In 1963, 10 years before Fortt’s incident, Nurse Maxine Brown’s application was turned away for the very same reason.
Now, the FBI has released a 389-page of records of a racial discrimination case in 1973 against President Donald Trump and his father, Fred, in an area of its website called the “Vault.”
The files recount dozens of interviews the feds conducted with Trump’s building tenants, employees and management to inquire whether they were treated with racial bias which made them harder (or even impossible) to rent Trump-branded apartments.
Many of the interviewees said they were not aware of any racial discrimination; there are however some records that show African American applicants were told there was no vacancy, yet when a white person went to inquire the same thing, they were offered leases.
A testimony from a former Trump Management employee, who was fired, stated Trump’s father told him “it was absolutely against the law to discriminate,” but later told him he “wanted to get rid of the blacks that were in the building by telling them cheap housing was available for them at only $500 down payment.”
“Trump didn't tell me where this housing was located. He advised me not to rent to persons on welfare,” the employee said.
Another affidavit conducted with a former doorman at a Trump building in Brooklyn stated the man was told, “if a black person came to 2650 Ocean Parkway and inquired about an apartment for rent, and he, that is [redacted] was not there at the time, that I should tell him that the rent was twice as much as it really was, in order that he could not afford the apartment.”
Phyllis Spiro, a white woman who went undercover in 1973 at a Trump property said a building’s superintendent admitted to her that “he followed a racially discriminatory rental policy at the direction of his superiors, and that there were only very few ‘colored’ tenants,” according to the report.
Spiro later said she and other activists found “a constant pattern and practice of discrimination” at Trump buildings.
The court documents also detail the experience of a husband and wife who rented properties, who said they had been told the Trump Management Co. “wanted to rent only to Jews and Executives’ and ‘discouraged rental to blacks.”
They also said that minorities were subjected to codes such as “No.9” for blacks and “C” for colored. The employees would use them to steers African American and Hispanics away from buildings occupied by mostly white tenants and direct them towards ones reserved for minorities.
The FBI also noted that many building managers were not aware they were supposed to have fair housing posters in their offices, as was required by the Department of Housing and Urban.
The investigation, which ran from 1972 to 1974, was one of the biggest discrimination cases brought during the era.
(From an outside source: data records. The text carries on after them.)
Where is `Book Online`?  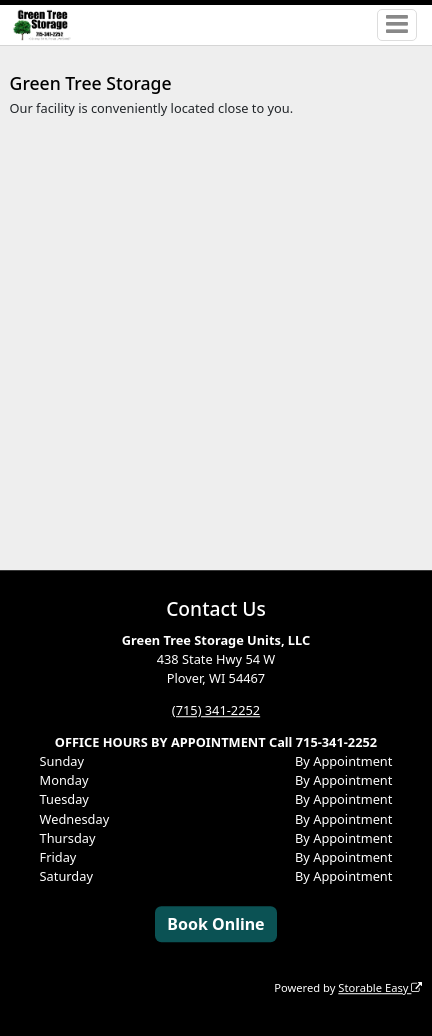
Book Online is located at coordinates (215, 924). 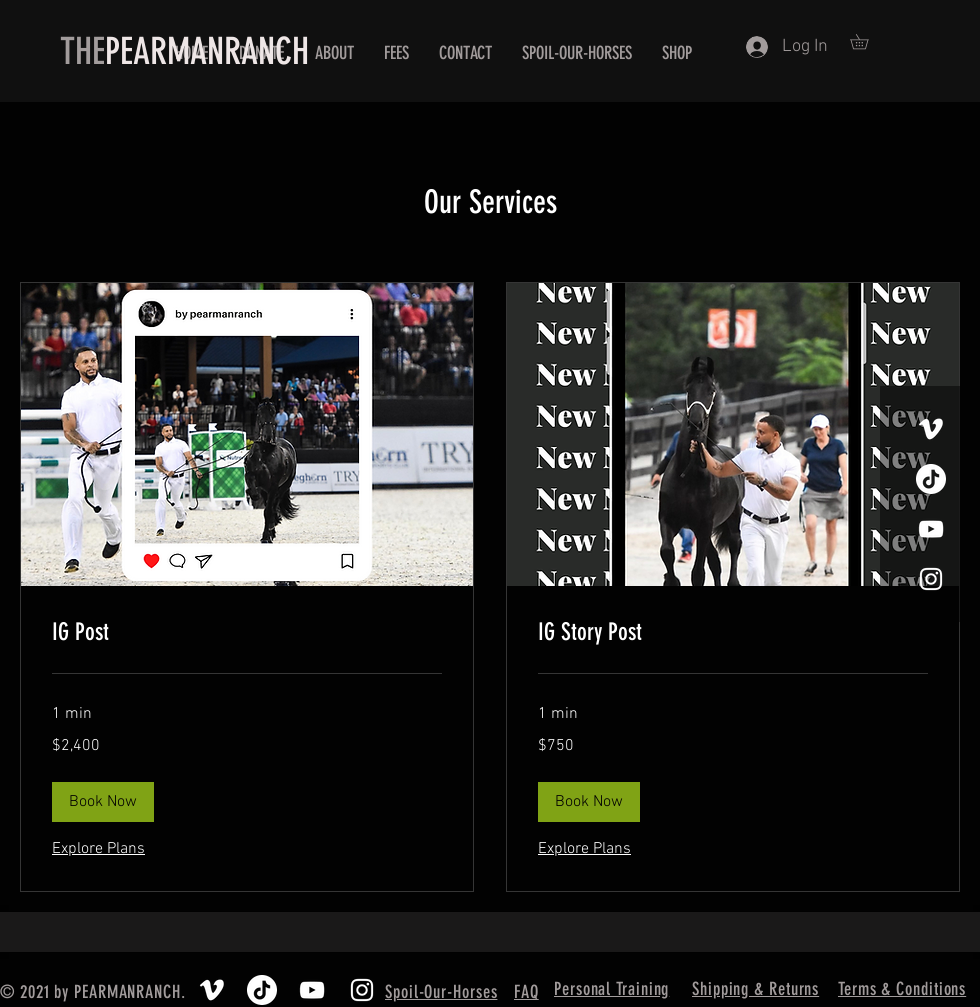 I want to click on [Vimeo], so click(x=931, y=429).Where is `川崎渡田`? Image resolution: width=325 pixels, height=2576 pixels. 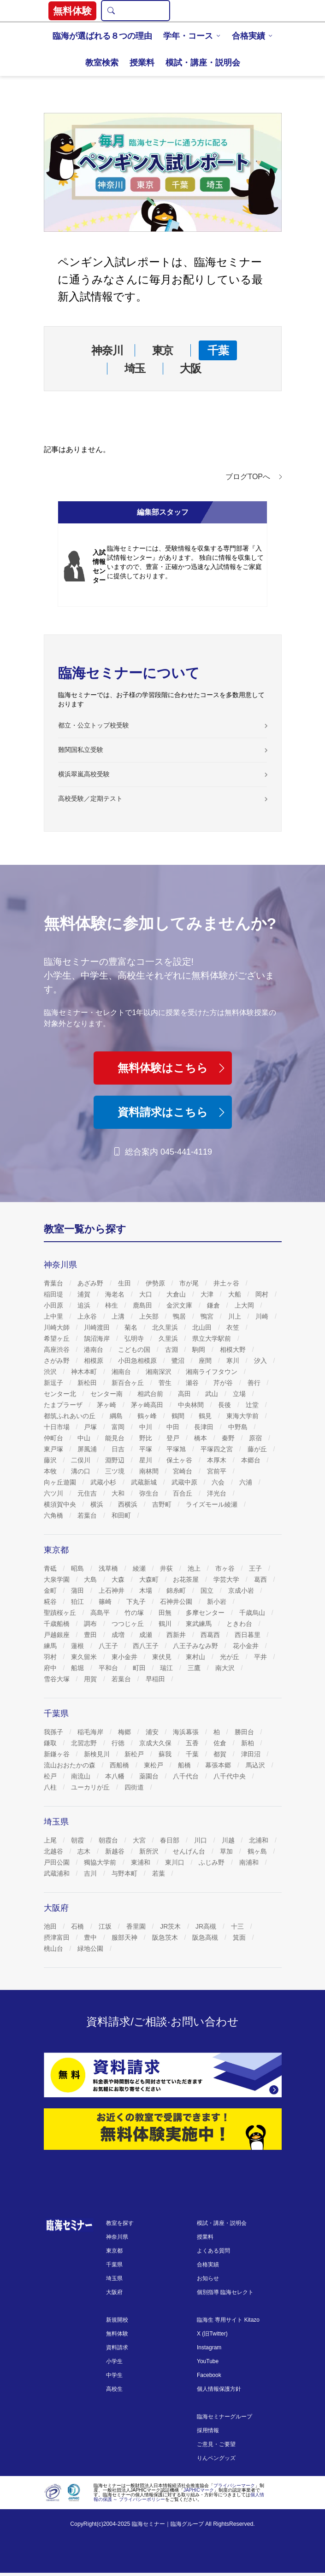 川崎渡田 is located at coordinates (98, 1327).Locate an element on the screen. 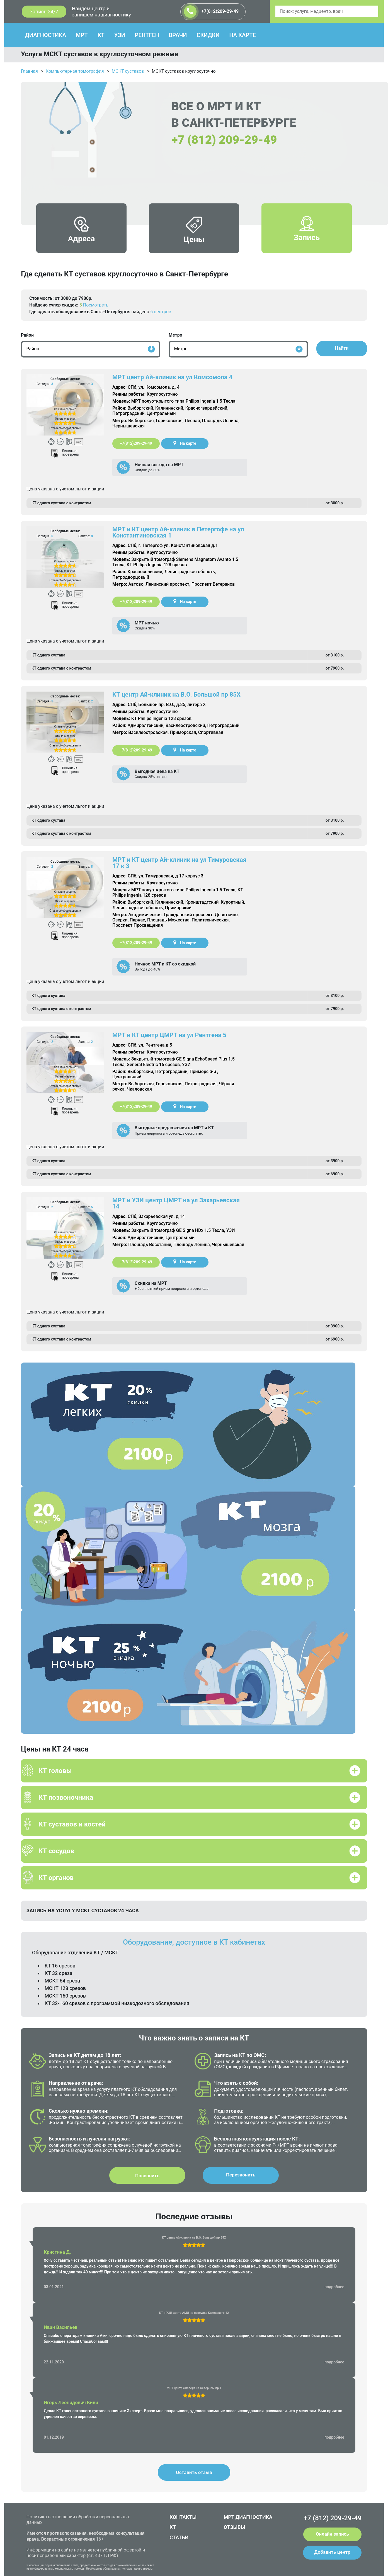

In 1973, the Justice Department’s Civil Rights Division ultimately filed a lawsuit against the Trump Management Company.
The Trumps responded with a $100 million countersuit accusing the government of defamation and Trump, 27 years old at the time, held a press conference in which he called the allegations “such outrageous lies,” according to Washington Post.
The Trumps did not admit to racial discrimination or any other wrong doing but only said they wanted to filter out tenants who could not pay rent.
“What we didn’t do was rent to welfare cases, white or black," Trump wrote in a 1987 book.
Trump Management Company settled the litigation in 1975 with a consent decree which included a series of safeguards to ensure apartments were rented out without regard to race, religion, gender or nationality in the future.